Exercise brief:
Give back the lines below verbatim, omitting all pictures.

Dataset excerpt:
╔══
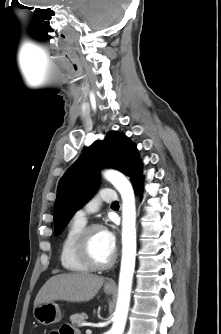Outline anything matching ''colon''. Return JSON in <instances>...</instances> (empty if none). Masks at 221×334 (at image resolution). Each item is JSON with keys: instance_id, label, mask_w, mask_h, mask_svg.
<instances>
[{"instance_id": "obj_1", "label": "colon", "mask_w": 221, "mask_h": 334, "mask_svg": "<svg viewBox=\"0 0 221 334\" xmlns=\"http://www.w3.org/2000/svg\"><path fill=\"white\" fill-rule=\"evenodd\" d=\"M49 334H57L55 331L50 332Z\"/></svg>"}]
</instances>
╚══
Output of the task:
Outline anything matching ''colon''. Return JSON in <instances>...</instances> (empty if none). Masks at 221×334 (at image resolution). Each item is JSON with keys: instance_id, label, mask_w, mask_h, mask_svg.
<instances>
[{"instance_id": "obj_1", "label": "colon", "mask_w": 221, "mask_h": 334, "mask_svg": "<svg viewBox=\"0 0 221 334\" xmlns=\"http://www.w3.org/2000/svg\"><path fill=\"white\" fill-rule=\"evenodd\" d=\"M49 334H57L55 331L50 332Z\"/></svg>"}]
</instances>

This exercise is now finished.